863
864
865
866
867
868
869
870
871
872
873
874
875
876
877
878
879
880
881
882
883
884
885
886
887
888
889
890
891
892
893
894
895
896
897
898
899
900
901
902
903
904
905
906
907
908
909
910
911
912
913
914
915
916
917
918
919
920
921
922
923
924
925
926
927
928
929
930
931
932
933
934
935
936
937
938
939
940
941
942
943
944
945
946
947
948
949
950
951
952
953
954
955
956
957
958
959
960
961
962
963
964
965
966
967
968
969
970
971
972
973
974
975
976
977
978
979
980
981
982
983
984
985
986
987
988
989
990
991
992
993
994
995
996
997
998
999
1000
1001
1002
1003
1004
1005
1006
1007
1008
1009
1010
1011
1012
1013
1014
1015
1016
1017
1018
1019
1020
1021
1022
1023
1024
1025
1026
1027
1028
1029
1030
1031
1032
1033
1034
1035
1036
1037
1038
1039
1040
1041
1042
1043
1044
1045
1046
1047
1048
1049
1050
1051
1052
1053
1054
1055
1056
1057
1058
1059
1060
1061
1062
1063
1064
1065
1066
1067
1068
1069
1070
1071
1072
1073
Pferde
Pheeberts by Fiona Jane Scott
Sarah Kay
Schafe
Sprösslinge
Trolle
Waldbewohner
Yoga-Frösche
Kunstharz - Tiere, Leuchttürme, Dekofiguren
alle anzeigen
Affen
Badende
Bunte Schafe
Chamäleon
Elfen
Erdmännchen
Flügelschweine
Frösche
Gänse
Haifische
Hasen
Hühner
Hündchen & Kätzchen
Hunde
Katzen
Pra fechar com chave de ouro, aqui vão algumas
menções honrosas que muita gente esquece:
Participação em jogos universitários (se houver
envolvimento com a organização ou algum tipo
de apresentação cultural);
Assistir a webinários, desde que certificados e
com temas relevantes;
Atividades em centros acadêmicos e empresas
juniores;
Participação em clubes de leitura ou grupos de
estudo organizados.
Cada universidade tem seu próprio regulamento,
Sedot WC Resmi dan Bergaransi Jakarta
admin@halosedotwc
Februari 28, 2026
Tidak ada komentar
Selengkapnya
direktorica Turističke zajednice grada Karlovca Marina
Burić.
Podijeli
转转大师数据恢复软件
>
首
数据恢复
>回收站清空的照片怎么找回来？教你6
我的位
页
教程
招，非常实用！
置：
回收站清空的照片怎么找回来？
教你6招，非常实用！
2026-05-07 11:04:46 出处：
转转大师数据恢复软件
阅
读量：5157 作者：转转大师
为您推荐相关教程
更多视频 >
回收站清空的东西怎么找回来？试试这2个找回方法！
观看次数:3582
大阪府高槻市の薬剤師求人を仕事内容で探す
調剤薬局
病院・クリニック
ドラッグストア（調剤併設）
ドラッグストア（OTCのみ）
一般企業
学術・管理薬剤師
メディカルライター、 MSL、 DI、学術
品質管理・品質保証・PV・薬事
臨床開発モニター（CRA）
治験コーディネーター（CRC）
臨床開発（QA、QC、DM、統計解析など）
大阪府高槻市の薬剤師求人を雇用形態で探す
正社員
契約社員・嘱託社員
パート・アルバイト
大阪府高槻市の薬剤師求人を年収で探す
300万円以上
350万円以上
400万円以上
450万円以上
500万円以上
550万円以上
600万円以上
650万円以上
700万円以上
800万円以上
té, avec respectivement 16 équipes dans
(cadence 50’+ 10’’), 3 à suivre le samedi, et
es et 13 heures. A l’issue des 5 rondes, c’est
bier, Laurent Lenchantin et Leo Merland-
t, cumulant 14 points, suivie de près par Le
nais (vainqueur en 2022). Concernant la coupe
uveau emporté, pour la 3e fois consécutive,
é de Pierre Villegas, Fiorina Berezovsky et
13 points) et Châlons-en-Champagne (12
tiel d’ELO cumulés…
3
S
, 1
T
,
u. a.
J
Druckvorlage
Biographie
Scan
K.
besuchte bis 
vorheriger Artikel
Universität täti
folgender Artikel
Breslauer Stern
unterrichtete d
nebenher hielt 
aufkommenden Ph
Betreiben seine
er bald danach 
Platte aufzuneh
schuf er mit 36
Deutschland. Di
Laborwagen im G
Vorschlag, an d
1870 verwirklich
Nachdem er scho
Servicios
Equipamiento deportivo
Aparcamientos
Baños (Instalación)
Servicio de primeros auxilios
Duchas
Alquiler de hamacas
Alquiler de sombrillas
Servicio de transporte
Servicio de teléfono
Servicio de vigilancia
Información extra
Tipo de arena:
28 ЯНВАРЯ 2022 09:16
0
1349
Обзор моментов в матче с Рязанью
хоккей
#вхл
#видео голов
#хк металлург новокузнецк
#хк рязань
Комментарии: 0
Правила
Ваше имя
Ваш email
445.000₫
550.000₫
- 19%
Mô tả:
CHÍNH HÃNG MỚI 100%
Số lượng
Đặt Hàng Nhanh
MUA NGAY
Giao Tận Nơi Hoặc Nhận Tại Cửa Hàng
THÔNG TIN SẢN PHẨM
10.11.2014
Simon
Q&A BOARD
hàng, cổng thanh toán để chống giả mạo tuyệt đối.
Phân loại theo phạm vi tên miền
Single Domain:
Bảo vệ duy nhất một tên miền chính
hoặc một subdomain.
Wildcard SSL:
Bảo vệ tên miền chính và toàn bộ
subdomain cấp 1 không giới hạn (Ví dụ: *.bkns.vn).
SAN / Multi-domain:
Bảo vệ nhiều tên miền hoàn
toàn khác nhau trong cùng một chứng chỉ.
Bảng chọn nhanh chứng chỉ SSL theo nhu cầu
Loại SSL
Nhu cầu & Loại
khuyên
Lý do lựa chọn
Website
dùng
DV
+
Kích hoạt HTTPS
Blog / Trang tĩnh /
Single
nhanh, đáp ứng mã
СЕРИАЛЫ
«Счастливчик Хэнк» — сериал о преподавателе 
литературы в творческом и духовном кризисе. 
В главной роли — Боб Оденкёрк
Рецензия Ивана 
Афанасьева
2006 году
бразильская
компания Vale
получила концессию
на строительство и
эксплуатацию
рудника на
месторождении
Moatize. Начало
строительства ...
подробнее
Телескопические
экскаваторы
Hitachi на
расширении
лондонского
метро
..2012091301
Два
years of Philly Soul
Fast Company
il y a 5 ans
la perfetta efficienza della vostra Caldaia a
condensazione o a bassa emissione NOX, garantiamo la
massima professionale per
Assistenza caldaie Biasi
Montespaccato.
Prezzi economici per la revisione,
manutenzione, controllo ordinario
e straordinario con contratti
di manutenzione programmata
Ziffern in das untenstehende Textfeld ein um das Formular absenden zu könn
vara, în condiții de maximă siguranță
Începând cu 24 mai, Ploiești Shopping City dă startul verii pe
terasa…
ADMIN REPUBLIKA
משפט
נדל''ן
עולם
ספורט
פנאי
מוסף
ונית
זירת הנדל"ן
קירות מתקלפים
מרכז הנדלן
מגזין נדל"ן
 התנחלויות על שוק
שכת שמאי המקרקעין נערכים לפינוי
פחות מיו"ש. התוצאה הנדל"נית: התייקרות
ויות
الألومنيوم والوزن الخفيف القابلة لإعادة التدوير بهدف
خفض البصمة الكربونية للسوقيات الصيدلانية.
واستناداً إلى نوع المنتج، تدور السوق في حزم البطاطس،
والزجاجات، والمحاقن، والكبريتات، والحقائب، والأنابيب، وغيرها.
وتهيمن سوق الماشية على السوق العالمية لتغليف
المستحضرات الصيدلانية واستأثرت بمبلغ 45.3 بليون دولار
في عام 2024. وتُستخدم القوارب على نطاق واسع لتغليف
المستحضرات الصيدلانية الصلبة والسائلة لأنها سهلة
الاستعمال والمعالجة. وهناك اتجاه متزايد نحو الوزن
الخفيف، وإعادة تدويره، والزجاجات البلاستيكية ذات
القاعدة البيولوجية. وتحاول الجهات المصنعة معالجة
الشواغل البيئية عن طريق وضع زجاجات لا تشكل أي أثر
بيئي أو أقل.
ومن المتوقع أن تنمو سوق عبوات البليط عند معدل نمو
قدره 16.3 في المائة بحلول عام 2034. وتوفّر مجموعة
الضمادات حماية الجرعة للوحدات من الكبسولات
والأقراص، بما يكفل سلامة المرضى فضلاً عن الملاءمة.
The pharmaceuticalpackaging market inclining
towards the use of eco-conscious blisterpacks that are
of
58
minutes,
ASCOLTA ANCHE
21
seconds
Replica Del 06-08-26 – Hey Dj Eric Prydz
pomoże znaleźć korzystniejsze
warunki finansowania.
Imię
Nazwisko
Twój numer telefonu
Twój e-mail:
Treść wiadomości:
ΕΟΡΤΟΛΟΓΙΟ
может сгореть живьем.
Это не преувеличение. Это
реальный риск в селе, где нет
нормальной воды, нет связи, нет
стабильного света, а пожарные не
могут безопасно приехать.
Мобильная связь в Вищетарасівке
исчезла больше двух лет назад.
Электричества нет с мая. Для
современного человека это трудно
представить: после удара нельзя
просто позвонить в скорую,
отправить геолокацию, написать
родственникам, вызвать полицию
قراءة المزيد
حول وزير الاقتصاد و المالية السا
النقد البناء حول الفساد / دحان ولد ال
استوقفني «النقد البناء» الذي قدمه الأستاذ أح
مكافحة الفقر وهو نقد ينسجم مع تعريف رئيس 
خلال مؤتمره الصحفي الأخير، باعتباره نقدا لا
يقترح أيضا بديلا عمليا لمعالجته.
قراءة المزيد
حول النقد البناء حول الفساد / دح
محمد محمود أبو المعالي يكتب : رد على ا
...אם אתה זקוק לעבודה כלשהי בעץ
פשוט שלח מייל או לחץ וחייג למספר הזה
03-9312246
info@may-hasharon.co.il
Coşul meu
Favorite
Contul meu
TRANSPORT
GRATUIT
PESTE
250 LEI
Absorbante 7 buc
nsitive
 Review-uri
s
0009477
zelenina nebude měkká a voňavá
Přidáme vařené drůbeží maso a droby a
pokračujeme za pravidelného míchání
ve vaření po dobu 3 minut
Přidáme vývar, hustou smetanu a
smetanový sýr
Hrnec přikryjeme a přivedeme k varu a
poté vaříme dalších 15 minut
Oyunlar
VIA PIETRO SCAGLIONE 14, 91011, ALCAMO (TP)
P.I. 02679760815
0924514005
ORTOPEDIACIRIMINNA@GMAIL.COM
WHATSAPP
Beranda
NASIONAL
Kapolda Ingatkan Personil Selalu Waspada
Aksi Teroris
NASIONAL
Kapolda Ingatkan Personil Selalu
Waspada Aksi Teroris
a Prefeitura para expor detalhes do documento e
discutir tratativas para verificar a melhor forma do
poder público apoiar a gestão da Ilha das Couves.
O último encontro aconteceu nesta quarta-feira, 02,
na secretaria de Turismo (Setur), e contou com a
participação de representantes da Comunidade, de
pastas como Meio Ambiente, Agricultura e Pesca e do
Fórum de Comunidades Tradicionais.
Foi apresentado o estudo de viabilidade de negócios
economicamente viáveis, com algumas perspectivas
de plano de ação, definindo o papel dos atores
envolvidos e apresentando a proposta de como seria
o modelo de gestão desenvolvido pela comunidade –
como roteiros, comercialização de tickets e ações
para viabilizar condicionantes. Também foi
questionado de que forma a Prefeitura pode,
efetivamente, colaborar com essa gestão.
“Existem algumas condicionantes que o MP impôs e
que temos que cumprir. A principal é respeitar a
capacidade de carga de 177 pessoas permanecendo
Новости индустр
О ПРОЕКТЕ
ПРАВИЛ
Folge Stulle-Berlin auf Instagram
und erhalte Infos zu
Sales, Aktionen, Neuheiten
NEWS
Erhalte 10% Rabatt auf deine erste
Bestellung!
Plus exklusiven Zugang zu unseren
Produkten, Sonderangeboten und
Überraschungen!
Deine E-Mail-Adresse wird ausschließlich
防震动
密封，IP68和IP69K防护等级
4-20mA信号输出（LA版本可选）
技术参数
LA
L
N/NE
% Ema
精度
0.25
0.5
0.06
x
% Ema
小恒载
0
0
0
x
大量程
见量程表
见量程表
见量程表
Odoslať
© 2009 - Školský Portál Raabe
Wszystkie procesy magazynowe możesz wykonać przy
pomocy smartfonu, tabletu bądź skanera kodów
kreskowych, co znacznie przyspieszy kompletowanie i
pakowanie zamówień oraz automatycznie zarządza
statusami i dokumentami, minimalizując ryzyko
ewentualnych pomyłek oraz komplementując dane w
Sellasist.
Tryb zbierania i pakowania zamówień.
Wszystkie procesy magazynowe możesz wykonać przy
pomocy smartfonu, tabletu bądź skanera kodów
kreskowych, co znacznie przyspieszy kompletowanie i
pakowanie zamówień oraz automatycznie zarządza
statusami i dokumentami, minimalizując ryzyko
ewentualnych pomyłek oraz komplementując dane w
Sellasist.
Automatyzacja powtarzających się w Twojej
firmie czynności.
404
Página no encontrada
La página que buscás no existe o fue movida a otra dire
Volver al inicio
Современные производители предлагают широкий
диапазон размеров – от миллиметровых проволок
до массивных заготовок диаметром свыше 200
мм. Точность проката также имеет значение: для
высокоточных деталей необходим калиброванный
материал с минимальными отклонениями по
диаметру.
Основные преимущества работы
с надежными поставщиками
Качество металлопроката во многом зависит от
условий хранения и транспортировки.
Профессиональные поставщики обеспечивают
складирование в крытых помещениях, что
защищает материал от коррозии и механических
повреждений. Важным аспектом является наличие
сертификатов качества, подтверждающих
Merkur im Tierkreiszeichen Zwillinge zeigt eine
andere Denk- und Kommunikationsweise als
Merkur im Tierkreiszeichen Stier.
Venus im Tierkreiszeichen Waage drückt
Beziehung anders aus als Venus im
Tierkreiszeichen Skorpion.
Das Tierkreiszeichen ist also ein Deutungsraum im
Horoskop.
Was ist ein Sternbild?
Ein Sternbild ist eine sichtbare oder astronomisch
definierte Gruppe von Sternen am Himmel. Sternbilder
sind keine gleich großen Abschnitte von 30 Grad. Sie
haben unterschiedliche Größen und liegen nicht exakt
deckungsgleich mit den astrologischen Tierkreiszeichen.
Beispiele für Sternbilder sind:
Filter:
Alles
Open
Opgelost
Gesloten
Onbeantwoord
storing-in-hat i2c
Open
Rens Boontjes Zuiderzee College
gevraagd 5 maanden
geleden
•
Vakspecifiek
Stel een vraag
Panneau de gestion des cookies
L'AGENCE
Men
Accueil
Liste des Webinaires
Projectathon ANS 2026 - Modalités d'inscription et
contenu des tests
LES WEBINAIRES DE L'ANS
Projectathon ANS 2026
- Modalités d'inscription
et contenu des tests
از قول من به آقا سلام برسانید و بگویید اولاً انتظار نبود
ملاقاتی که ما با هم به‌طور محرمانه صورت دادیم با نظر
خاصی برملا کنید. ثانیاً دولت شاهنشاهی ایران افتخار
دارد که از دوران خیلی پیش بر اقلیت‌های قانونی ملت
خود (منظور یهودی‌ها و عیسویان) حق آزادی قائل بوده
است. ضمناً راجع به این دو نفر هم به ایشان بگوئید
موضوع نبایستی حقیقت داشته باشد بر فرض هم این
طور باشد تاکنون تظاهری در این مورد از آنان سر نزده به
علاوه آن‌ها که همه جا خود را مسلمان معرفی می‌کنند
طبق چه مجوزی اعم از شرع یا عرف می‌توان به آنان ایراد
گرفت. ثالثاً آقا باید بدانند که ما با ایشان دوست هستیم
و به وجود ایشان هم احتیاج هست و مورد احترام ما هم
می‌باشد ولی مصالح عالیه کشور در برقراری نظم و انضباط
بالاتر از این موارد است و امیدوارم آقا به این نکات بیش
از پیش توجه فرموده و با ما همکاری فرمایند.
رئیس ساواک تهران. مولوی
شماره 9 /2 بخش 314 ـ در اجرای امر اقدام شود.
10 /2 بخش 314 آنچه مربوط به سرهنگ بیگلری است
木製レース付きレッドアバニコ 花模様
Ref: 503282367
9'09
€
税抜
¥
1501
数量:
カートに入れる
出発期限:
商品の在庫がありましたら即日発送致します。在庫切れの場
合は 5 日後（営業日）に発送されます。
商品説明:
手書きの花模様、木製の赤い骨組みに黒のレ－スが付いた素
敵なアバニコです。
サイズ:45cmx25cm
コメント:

▸ THE PROBLEM
Could you restate word for word the lines above from the one containing "Foi apresentado o" through the one containing "Plus exklusiven Zugang zu unseren", both included, and nothing else?

▸ COMPLETED EXERCISE
Foi apresentado o estudo de viabilidade de negócios
economicamente viáveis, com algumas perspectivas
de plano de ação, definindo o papel dos atores
envolvidos e apresentando a proposta de como seria
o modelo de gestão desenvolvido pela comunidade –
como roteiros, comercialização de tickets e ações
para viabilizar condicionantes. Também foi
questionado de que forma a Prefeitura pode,
efetivamente, colaborar com essa gestão.
“Existem algumas condicionantes que o MP impôs e
que temos que cumprir. A principal é respeitar a
capacidade de carga de 177 pessoas permanecendo
Новости индустр
О ПРОЕКТЕ
ПРАВИЛ
Folge Stulle-Berlin auf Instagram
und erhalte Infos zu
Sales, Aktionen, Neuheiten
NEWS
Erhalte 10% Rabatt auf deine erste
Bestellung!
Plus exklusiven Zugang zu unseren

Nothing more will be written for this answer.